The German insistence to correct the market economy in order for it to become "social" has the disastrous effect (a) to preclude the rule of law and to replace it with arbitrary interventions largely dictated by the rule of the strongest (in the political arena) - i.e. the concept of justice has been abandoned and ousted by political correctness, i.e pressure from the politically dominant -, and (b) to weaken the economy severely.

Jurists in Germany do not understand that the rule of law is concerned with the same thing as economics is. Economists in Germany do not understand that economics is concerned with the same thing as the rule of law is. Both are concerned with the preconditions of a free society, a spontaneous or self-generating order as it emerges from the interaction of individuals whose personal liberty is protected by the law and whose commercial dealings are governed by generally applicable rules of just conduct. Generally, Germans do not begin to have a suspicion that capitalism (the economy of a free society) and the rule of law (the legal order of a free society) create a kind of self-organizing order that alone deserves to be called a civilization.
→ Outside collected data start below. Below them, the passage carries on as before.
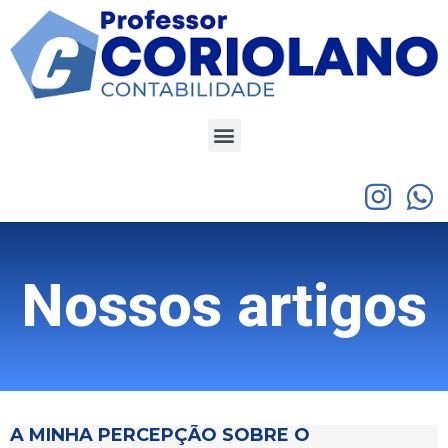
Nossos artigos
A MINHA PERCEPÇÃO SOBRE O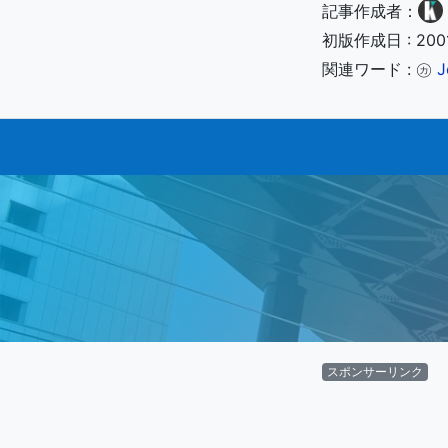
記事作成者：
初版作成日 : 200
関連ワード : ㋕
J
スポンサーリンク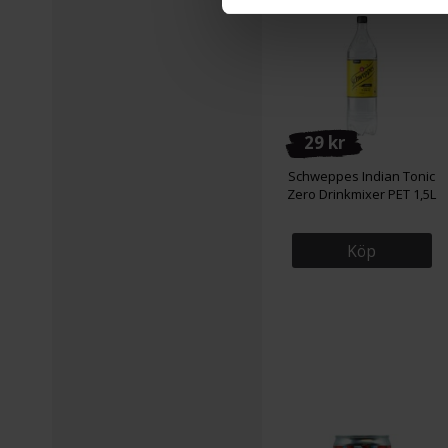
29 kr
Schweppes Indian Tonic
Zero Drinkmixer PET 1,5L
Köp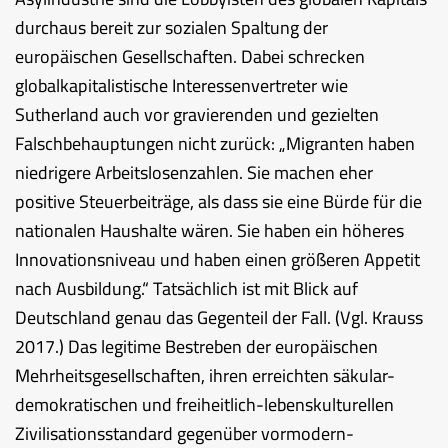
durchaus bereit zur sozialen Spaltung der
europäischen Gesellschaften. Dabei schrecken
globalkapitalistische Interessenvertreter wie
Sutherland auch vor gravierenden und gezielten
Falschbehauptungen nicht zurück: „Migranten haben
niedrigere Arbeitslosenzahlen. Sie machen eher
positive Steuerbeiträge, als dass sie eine Bürde für die
nationalen Haushalte wären. Sie haben ein höheres
Innovationsniveau und haben einen größeren Appetit
nach Ausbildung.“ Tatsächlich ist mit Blick auf
Deutschland genau das Gegenteil der Fall. (Vgl. Krauss
2017.) Das legitime Bestreben der europäischen
Mehrheitsgesellschaften, ihren erreichten säkular-
demokratischen und freiheitlich-lebenskulturellen
Zivilisationsstandard gegenüber vormodern-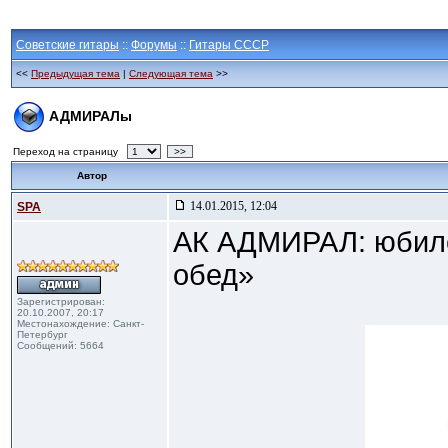
Советские гитары
::
Форумы
::
Гитары СССР
<<
Предыдущая тема
|
Следующая тема
>>
АДМИРАЛы
Переход на страницу
>>
Автор
14.01.2015, 12:04
SPA
АК АДМИРАЛ: юбиле
обед»
Зарегистрирован:
20.10.2007, 20:17
Местонахождение: Санкт-
Петербург
Сообщений: 5664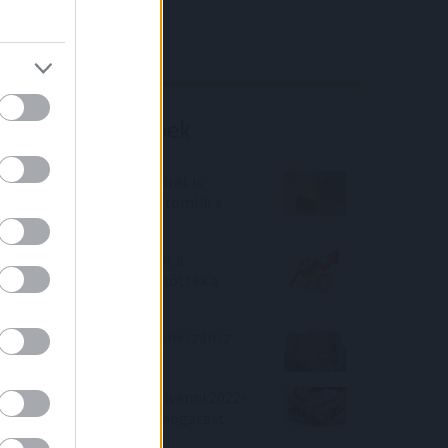
4IG elemzés
Richter elemzés
Befektetési tippek
Trump szavai az arany árát is
elérték - mindeközben romlik a
forint!
Júniusban már csökkent a
hitelezés, de legalább nőttek a
betéti kamatok
2022-ben újabb panelreneszánsz
indult a lakáspiacon
Lakáshitel szeretnél felvenni 2022-
ben? Akkor sok-sok támogatást
kaphatsz!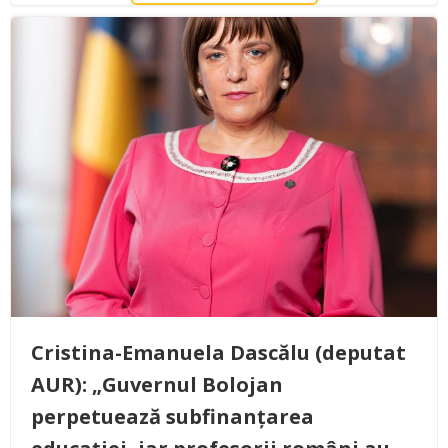
Cristina-Emanuela Dascălu (deputat
AUR): „Guvernul Bolojan
perpetuează subfinanțarea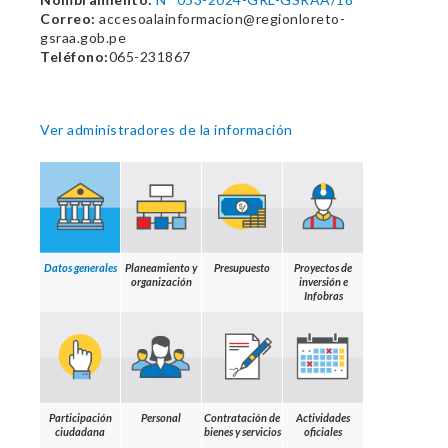
Correo:
accesoalainformacion@regionloreto-
gsraa.gob.pe
Teléfono:
065-231867
Ver administradores de la información
Datos generales
Planeamiento y
Presupuesto
Proyectos de
organización
inversión e
Infobras
Participación
Personal
Contratación de
Actividades
ciudadana
bienes y servicios
oficiales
Instead, Germans are passionately distrustful of others and, therefore, accept the limitation of their personal freedom by mythical agents of collectivism. It is hardly recognized that it is this collectivism - representing an unbroken tradition since the country's inception - that gives them grounds to be distrustful of others. Tell them about self-generating order, and they shudder with fear of anarchy.

The authorities tell the Germans that they live in a Rechtsstaat (i.e. under the rule of law), and the people are convinced of its existence, proud to live under it and disdainful of peoples in other parts of the world who do not honour the rule of law, while in fact, we are facing a case of not just the emperor having no clothes on but an entire population running around nakedly.

And so, our nation building efforts in Afghanistan - bristling with guns - are designed to introduce a democracy that we no longer have and a rule of law that never existed in Germany.